With the comfort of his homeowners a priority, Miles recently committed to integrating finish products that reduce indoor pollutant sources. “When you build this tight, you have to consider your finishes,” he says, referring to their off-gassing of volatile organic compounds (VOCs). To that end, he specified and applied low-VOC paints and adhesives, and cabinets and other woodwork with formaldehyde-free MDF; he also completely eschewed finished flooring, instead gaining the owner’s support for a stained concrete floor throughout.
That floor combines with reclaimed brick from a south Dallas warehouse, engineered decking, fiber-cement siding, the metal roof, quartz surfacing, and stone accents for a relatively hassle-free maintenance list for the owners—and another aspect of the home’s overall sustainability. Even the PV panels, solar thermal collectors, and rainwater collection and irrigation system feature few moving parts, making them easier to troubleshoot, if necessary.
From the beginning of the project, Miles educated the owners about optimizing the efficiencies of their new home, including their selection of a television (plasma bad; LCD good), turning off lights in unoccupied rooms, and unplugging cable boxes and other devices at night.
The impact of a wasteful lifestyle on the energy bill is driven home, Miles says, when the owners watch the meters that Building America uses to track the consumption of the heating and cooling system and see that their behavior, not the A/C, is what’s boosting power demand. “Once they realize that, they start making some changes.”
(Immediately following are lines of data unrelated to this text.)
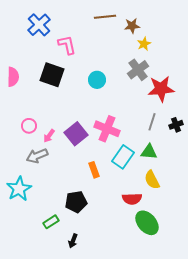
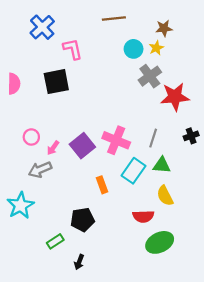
brown star: (132, 26) -> (164, 28), moved
black square: (52, 75) -> (56, 82), turned -30
cyan circle: (97, 80) -> (134, 49), moved
gray line: (152, 122) -> (153, 138), moved
green ellipse: (147, 223) -> (160, 242), turned -75

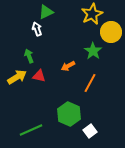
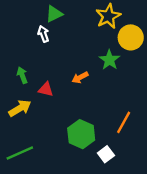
green arrow: (29, 56) -> (22, 75), moved
yellow arrow: (17, 77) -> (20, 108), moved
orange line: (90, 83) -> (124, 122), moved
green line: (31, 130) -> (20, 153), moved

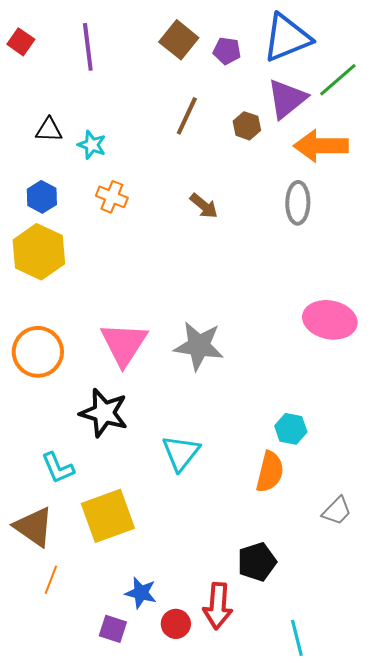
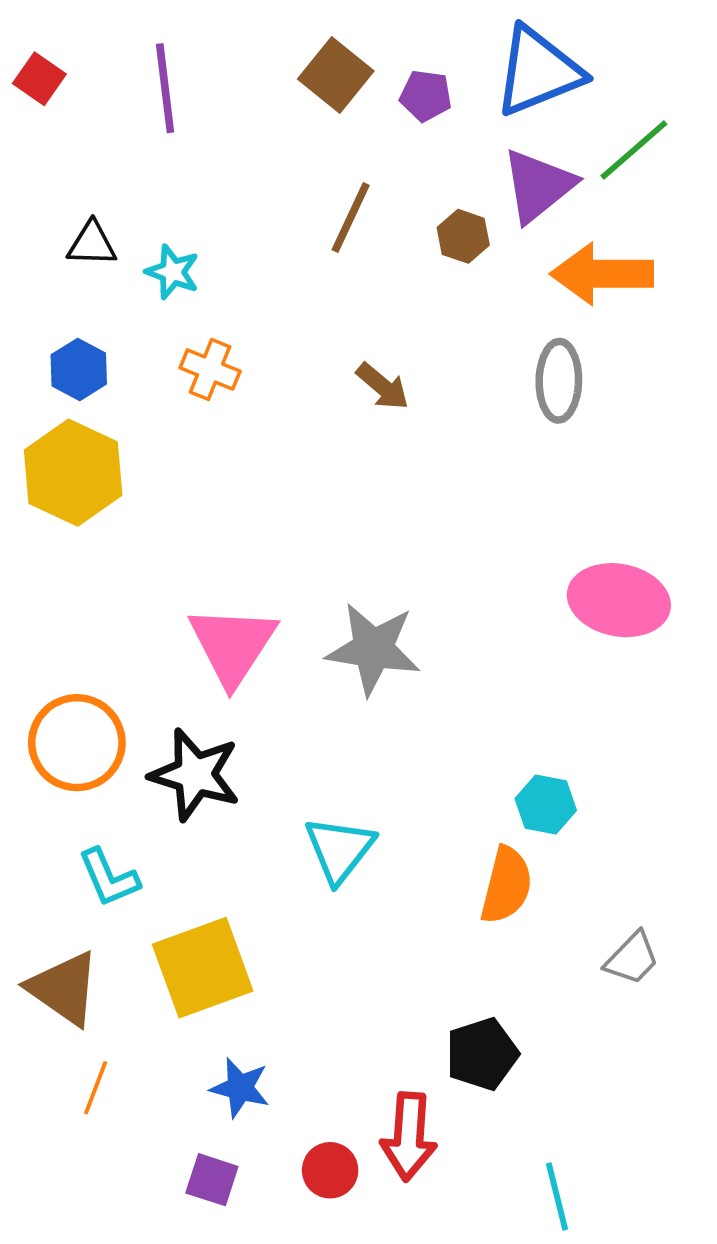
orange circle: (38, 352) -> (77, 743), moved
blue star: (141, 593) -> (240, 1088), moved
Fortunately, the owners were savvy to Miles’ methods. “It all made sense to them from the beginning,” says Peck, who first worked with the owners to try and remodel the original house before finding extensive structural damage that required a teardown. “Their learning curve was very short.”
Rich Binsacca is a contributing editor for EcoHome.
PROFILE: Chris Miles
GREENCRAFT BUILDERS, LEWISVILLE, TEXAS

Chris Miles, GreenCraft Builders, Lewisville, Texas
Chris Miles’ drive to reduce the carbon footprint of the built environment is tireless. While he finished a LEED-Platinum custom spec house last March, just in time for tours during the NAHB National Green Building Conference, he and architect Bill Peck began a zero-energy house with a 14-week construction schedule, this time with a homeowner already attached. “We weren’t going to do a second show house this year,” Miles says, “but in a down year we were afraid we’d lose our sponsors if we didn’t jump on it.”
Sponsors are just one anomaly of Miles’ homes and his history. For nearly 15 years every Saturday afternoon, for instance, he’s hosted HouseTalk, a radio show advocating building science and energy efficiency, among other things, to consumers and pros in North Texas.
And while Miles subjects his homes to various green certification standards, he resents manufacturers and suppliers who push green products as a way to gain rating-systems credits. “That’s not why I use a particular product or how I want my business to be known,” he says. “I use something because it’s good for the house, to enhance its comfort and quality, not to get a bunch of points.”
What does excite him about LEED and other programs are the provisions and requirements for using local and regional sources, reclaimed and recycled-content products, water-conservation and reclamation systems, and construction waste management tactics. “Learning about ways to meet those specifications is what’s fun about what we do.” —R.B.